Linking up with these beautiful communities: #RaRaLinkup, Intentional Tuesday, Coffee for Your Heart


10 thoughts on “Uncovering the Lies of Postpartum {Part 2}

  1. Hip hip hooray, Abby! For saying something so important. It used to be that we shared pictures on facebook of stuff that happened a week ago. Now it’s like instagram, I guess. (I don’t use.) But there’s a pressure to have your life on social media, LIVE, as it’s happening.

    I shudder to think of my postpartum pictures on social media. And when I got home from the hospital with Andres, after 30 hours of non-stop visitors (in El Salvador 🙂 ), there were guests waiting to see us. I had a screaming baby and swollen milk glands. We had to politely tell them we weren’t up for a visit!

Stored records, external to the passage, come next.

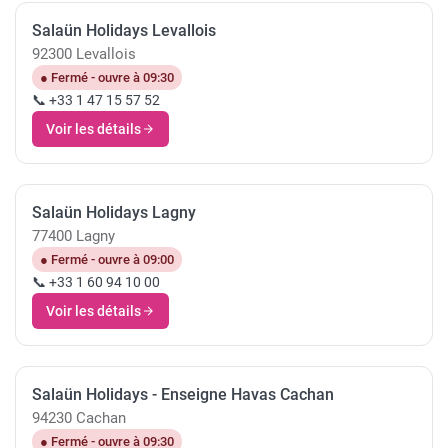
Salaün Holidays Levallois
92300 Levallois
● Fermé - ouvre à 09:30
📞 +33 1 47 15 57 52
Voir les détails
Salaün Holidays Lagny
77400 Lagny
● Fermé - ouvre à 09:00
📞 +33 1 60 94 10 00
Voir les détails
Salaün Holidays - Enseigne Havas Cachan
94230 Cachan
● Fermé - ouvre à 09:30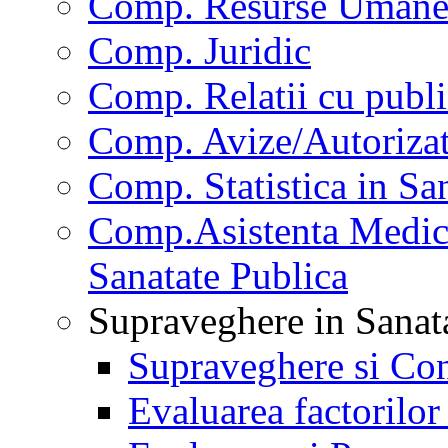
Comp. Resurse Uman
Comp. Juridic
Comp. Relatii cu publi
Comp. Avize/Autorizat
Comp. Statistica in Sa
Comp.Asistenta Medica
Sanatate Publica
Supraveghere in Sanat
Supraveghere si Con
Evaluarea factorilor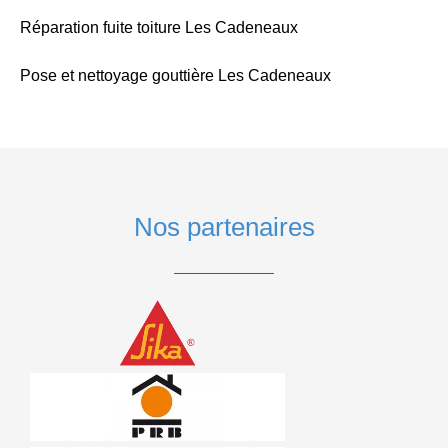
Réparation fuite toiture Les Cadeneaux
Pose et nettoyage gouttière Les Cadeneaux
Nos partenaires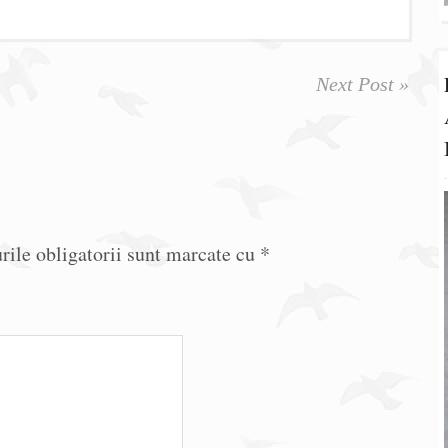
Next Post »
ile obligatorii sunt marcate cu
*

    • Yeah we sent one or two people away too, Betsy. I felt terrible, but when baby and I actually managed to sleep I knew I had to take advantage of it. 😉 Thanks so your life-giving words here today. Blessed by you, as always! xoxo


  2. Consider me another sister who also struggles to ask for help. The postpartum period was particularly challenging, and I also went through PPD. Thank you for affirming that we don’t have to go through this journey of motherhood alone.


  3. Abby, what a needed encouragement your words are …. not just for the new mother but for all of us. I remember a few years ago people waited to share their vacation pictures until they were safely home so no one broke in while they were gone. Now, with Instagram and Periscope there is this pressure to share life as it happens. I say, Live your life. Enjoy the moments. And then invite others in when you’re ready. Thank you, friend, for sharing your heart at #IntentionalTuesday. : )


  4. Such wise and gracious words, Abby. Its crazy how we feel so compelled to invite everyone into everything we do these day. I’m often tempted to shut the whole of social media down, except sadly it’s become the only way I stay in touch with some people (that’s a whole ‘nother post, right?) I love that you encourage moms to savor those first sweet moments rather than put them on display.


  5. Abby, this is SO GOOD. I’ve been there, and I thought I was being unsociable because I just wanted time alone with the baby when he was born. We didn’t have smart phones, but people wondered why I didn’t want a bunch of visitors:) Thank you for dispelling the myth that new mommies need to live up to a standard or do what other new moms are doing. I pray your words are a welcome relief to many!


  6. Abby, what great encouragement to new moms . . to let go of any stress to keep on with social media. I loved the cozy little world created in the hospital those few days after a baby was born. The babymoon is a small niche of time. Love the permission to cocoon those first days.